Recall the halcyon days of 2016 when Biagini was such a strong option and workhorse coming out of the bullpen for manager John Gibbons. Then someone got it into their head that the useful Rule 5 acquisition would look good in the starting rotation.
At this point, one might wonder if Biagini will be given even one more start to convince, with the rotation still in injury flux and, well, rather crummy.
At this point, one might wonder if Biagini would be a better fit restored to the ’pen rather than Buffalo for further adjustment to the starter role, which appears evermore quixotic.
Meanwhile, as Biagini struggled through a fitful third inning yesterday, call-up Deck McGuire was up and loosening in the bullpen. The right-hander was up and throwing again later in the game, though he was never summoned to the mound.
Is McGuire — the first draft pick of former GM Alex Anthopoulos, first round 2010, who was subsequently traded and took a meandering road to the majors — a short-term addition to the relief cadre or competing with Biagini for that job?
Don’t ask the skipper for clarification, or if they Jays are committed to giving Biagini another start to make his bones.
“Don’t worry about that now, will ya?” was Gibbons’ response to the latter query.
Though he sounded quite firm about the former. “No, we brought Deck up because we’re banged up down in that bullpen. They’ve been used a lot. If something happens, we need some guys, starter type, that can throw some length. Having said that, Deck’s been throwing very well down there in Triple-A and he’ll get his shot. I don’t know what’s going to happen but nobody’s competing against each other like that. No.”
And of course there’s bullpen mate Sam Gaviglio, who was promoted from Buffalo last week and earned the win in his Blue Jays debut against Boston on Friday. Might he be a stopgap starter until Marcus Stroman returns from his 10-day rehab for shoulder fatigue?
“That’s just another way of asking … (the same) question,” Gibbons snorted. “What do you think, I’m stupid? Probably. But I’m not dumb.”
Frankly, an overtaxed relief corps isn’t the crucial problem. It’s been the wonky starters.
So, we’re back to the beginning and Biagini’s X factor on this roster. Gibbons claimed to mostly have liked what he saw from the leaner righty on Sunday. “I thought he had some good stuff today. He battled, you know. But we’re having to play catch up definitely too much. And that makes it tough on a team.”
Toronto plunged into a 2-0 hole in the first inning on a single and a J.D. Martinez home run, then slipped back 3-0 in the third frame on a Jackie Bradley Jr. walk, a Mookie Betts single and steal, a Martinez walk, a Mitch Moreland walk — boos raining down from the Rogers Centre crowd on Mother’s Day with that run walked in, bases loaded — all before Biagini induced a double-play ball from Xander Bogaerts.

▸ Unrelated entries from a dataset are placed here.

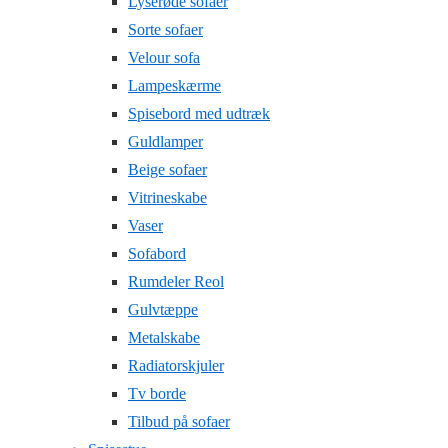
Lyserøde sofaer
Sorte sofaer
Velour sofa
Lampeskærme
Spisebord med udtræk
Guldlamper
Beige sofaer
Vitrineskabe
Vaser
Sofabord
Rumdeler Reol
Gulvtæppe
Metalskabe
Radiatorskjuler
Tv borde
Tilbud på sofaer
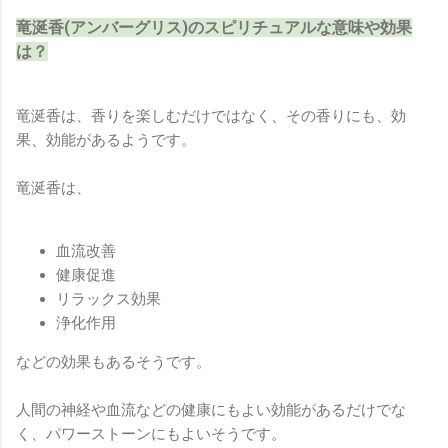
竜涎香(アンバーグリス)のスピリチュアルな意味や効果
は？
竜涎香は、香りを楽しむだけではなく、その香りにも、効
果、効能があるようです。
竜涎香は、
血流改善
健康促進
リラックス効果
浄化作用
などの効果もあるそうです。
人間の神経や血流などの健康にもよい効能があるだけでな
く、パワーストーンにもよいそうです。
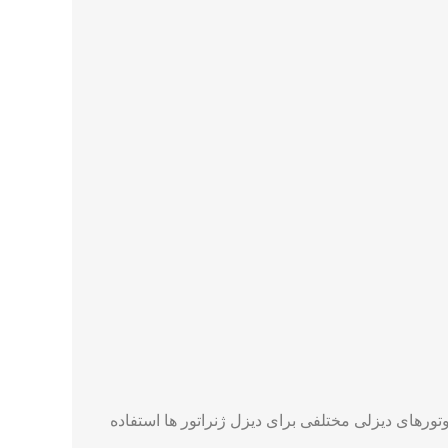
وتورهای دیزلی مختلفی برای دیزل ژنراتور ها استفاده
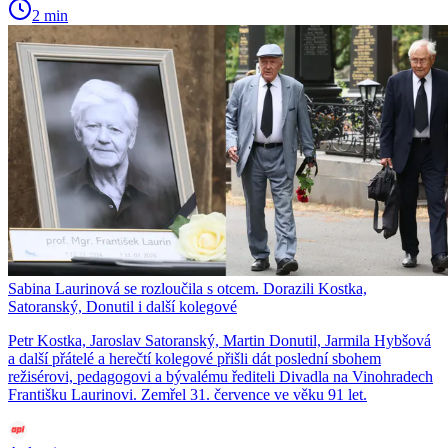
2 min
Sabina Laurinová se rozloučila s otcem. Dorazili Kostka,
Satoranský, Donutil i další kolegové
Petr Kostka, Jaroslav Satoranský, Martin Donutil, Jarmila Hybšová
a další přátelé a herečtí kolegové přišli dát poslední sbohem
režisérovi, pedagogovi a bývalému řediteli Divadla na Vinohradech
Františku Laurinovi. Zemřel 31. července ve věku 91 let.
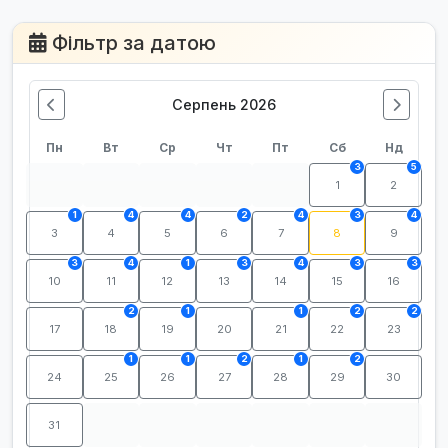
Фільтр за датою
Серпень 2026
Пн
Вт
Ср
Чт
Пт
Сб
Нд
3
5
1
2
1
4
4
2
4
3
4
3
4
5
6
7
8
9
3
4
1
3
4
3
3
10
11
12
13
14
15
16
2
1
1
2
2
17
18
19
20
21
22
23
1
1
2
1
2
24
25
26
27
28
29
30
31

Biagini threw 41 pitches in that inning, which is absurd, even though he held the Red Sox to just one run amidst the mess. In the fifth, it was Biagini’s runner – again, Betts, who really might be the best player in baseball right now – who singled and stole another base en route to making it 4-0 for the visitors, with John Axford taking over on the bump and Martinez stroking a single to left.

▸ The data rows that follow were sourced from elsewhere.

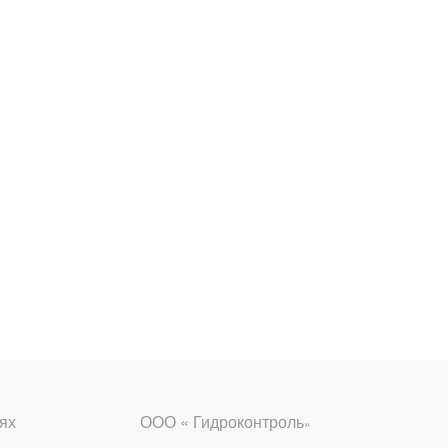
ях
ООО « Гидроконтроль
»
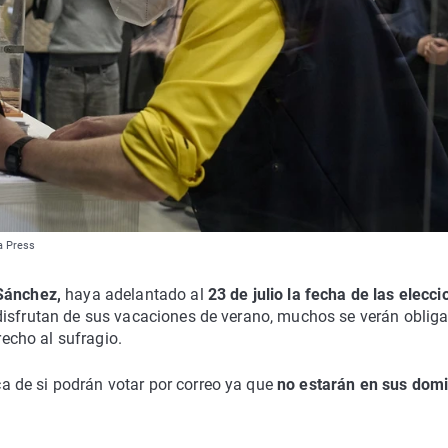
a Press
 Sánchez,
haya adelantado al
23 de julio la fecha de las elecc
disfrutan de sus vacaciones de verano, muchos se verán oblig
recho al sufragio.
 de si podrán votar por correo ya que
no estarán en sus domi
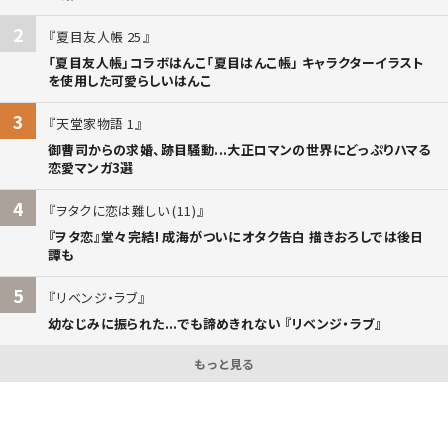
2
夏目友人帳 25
「夏目友人帳」コラボはんこ「夏目はんこ帳」 キャラクターイラスト
を使用した可愛らしいはんこ
3
天堂家物語 1
御曹司からの求婚、跡目騒動...大正ロマンの世界にどっぷりハマる
恋愛マンガ3選
4
ヲタクに恋は難しい (11)
『ヲタ恋』堂々完結! 成海がついにオタク告白 描きおろしでは後日
譚も
5
リベンジ・ラブ
幼なじみに振られた...でも諦めきれない 『リベンジ・ラブ』
もっと見る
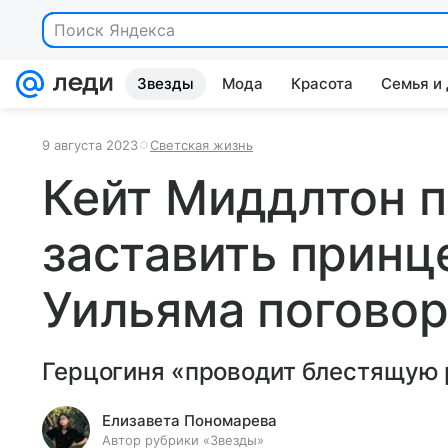
Звезды
Мода
Красота
Семья и
9 августа 2023
Светская жизнь
Кейт Миддлтон 
заставить принц
Уильяма поговор
Герцогиня «проводит блестящую 
Елизавета Пономарева
Автор рубрики «Звезды»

The Jays closed the gap to 4-3 in the bottom of the fifth, on singles from Teoscar Hernandez and Josh Donaldson and a smashing double off the bat of Justin Smoak. Russell Martin’s single off Hector Velazquez, in relief of starter Drew Pomeranz, brought home Smoak with the third run but that rally was snuffed by Kendrys Morales hitting into a double-play. Of course.
Afterward, an enquiring mind wondered aloud if Biagini has perhaps been ill-served by the Jays’ executive think tank Hamlet-ing over how the big lug can be best utilized.
“Um, I don’t think so,” Biagini responded. “Any chance to play at this level is really good, whether it’s bullpen or starter or both. A lot of guys have done that and made good careers out of it. There’s a lot of things that I learned from last year, going back and forth. There were things that got exposed from transitioning in the middle of the year. Not only changing roles but using the windup and putting that back into the equation.”
Still, Biagini has now lost seven consecutive decisions, dating back to last season.
“They have been nothing but fair to me,” he insisted. “I can’t say that some of the things that I wasn’t doing well was a result of changing my roles. It was honestly a good challenge and a good opportunity for me to learn a lot. The timing of it all coming together takes more or less time for different people. I feel nothing but gratitude for the opportunity to do it.”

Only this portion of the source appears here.